Elle se défiait aussi excessivement de Paris, non d’un Paris royaliste qui ne paraissait nulle part, mais du Paris Cordelier, mais du Paris Hébertiste, du vieux fonds industriel de Chaumette, du fantôme des lois agraires. Fantôme à qui l’on donna un corps à force de le craindre. Il n’y en a pas un mot en 94 dans le journal de Babeuf. Il n’était pas Hébertiste, il le dit expressément, et, mieux encore, il le prouve en écrivant tout un livre contre les Hébertistes de Vendée (Carrier, Ronsin, etc.).
Si ce jour, le 6 septembre, la Convention avait eu le grand cœur de se suicider, l’élection eût été républicaine. Les royalistes étaient encore fort timides ; ils ne reprirent l’audace qu’à la rentrée des émigrés. Pas un homme en France n’osait encore parler de royauté. Toute la presse était antiroyaliste. Chouans, vendéens, brigands, tous ces mots faisaient horreur. La trahison de Toulon, l’appel aux Anglais, Granville, l’entente des royalistes avec nos mortels ennemis, étaient des choses présentes. Les misères et les disettes avaient entretenu la haine du peuple contre le royalisme. Quand Tallien, en épousant la fille d’un ministre d’Espagne, laissa deviner ses menées, il fut l’objet de la haine, du dégoût ; on le vomit. Il ne put jamais remonter, même par l’énorme massacre des royalistes à Quiberon. En septembre, les Montagnards non Jacobins auraient tous été réélus, même les Jacobins modérés. L’opinion Girondine, celle des grandes villes de commerce, eût été représentée, et en majorité peut-être. On savait (et Robert Lindet le disait sans difficulté) que jamais les Girondins n’ont voulu démembrer la France, comme on les en accusait. On savait que la plupart étaient d’ardents républicains. On le vit bien par Louvet et tant d’autres que la réaction royaliste ou le 18 Brumaire, ont fait mourir de douleur.
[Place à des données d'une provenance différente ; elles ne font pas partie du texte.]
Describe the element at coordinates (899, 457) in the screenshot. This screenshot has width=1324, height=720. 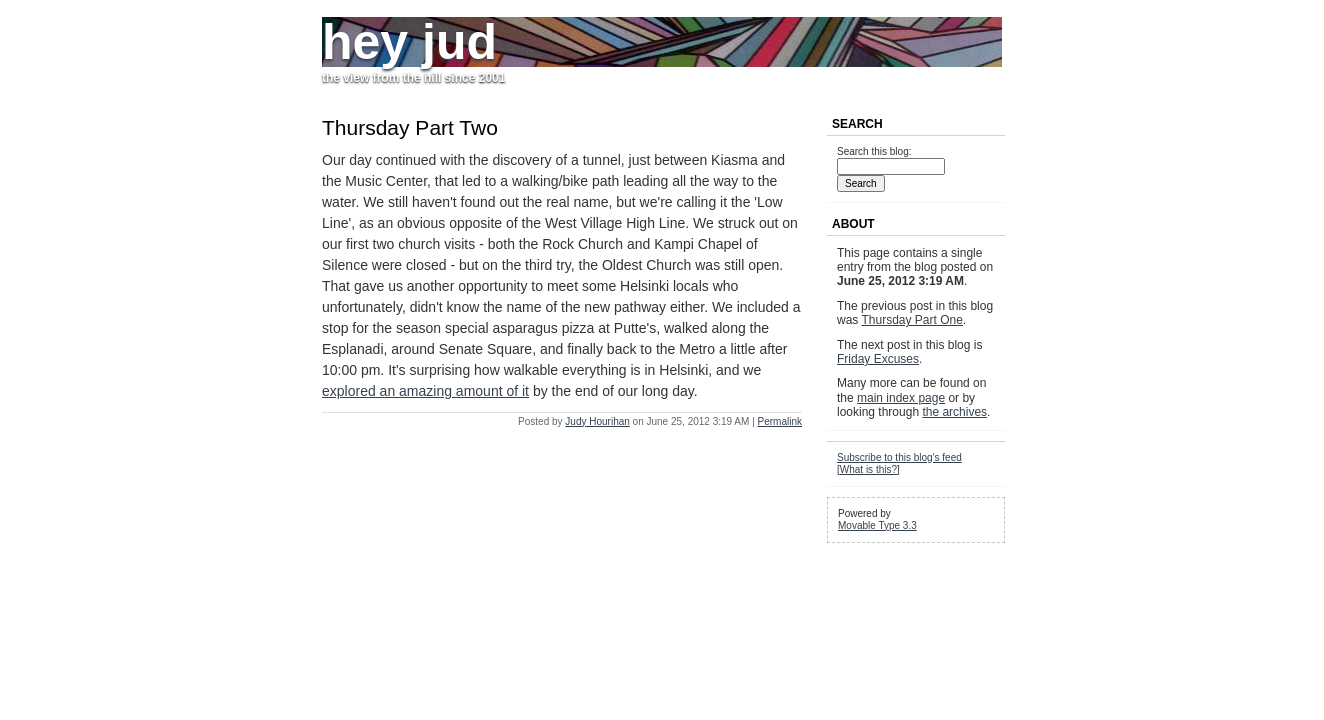 I see `Subscribe to this blog's feed` at that location.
Le président André Dumont foudroya la pétition. Fréron, Tallien se turent, ne dirent rien pour adoucir. Les pétitionnaires ne furent pas, comme c’était l’usage, invités à s’asseoir. On prononçait l’ordre du jour. Mais Billaud-Varennes trouva que c’était trop peu sévère. Il dit que l’Évêché avait toujours été un foyer de conspiration. Ainsi la droite (André Dumont), ainsi la gauche (Billaud) furent d’accord contre Babeuf. L’Assemblée renvoya au Comité de sûreté, ce qui sentait l’arrestation. Les pétitionnaires effrayés se sauvèrent, et celui qui avait lu fut effectivement arrêté (6 septembre 94).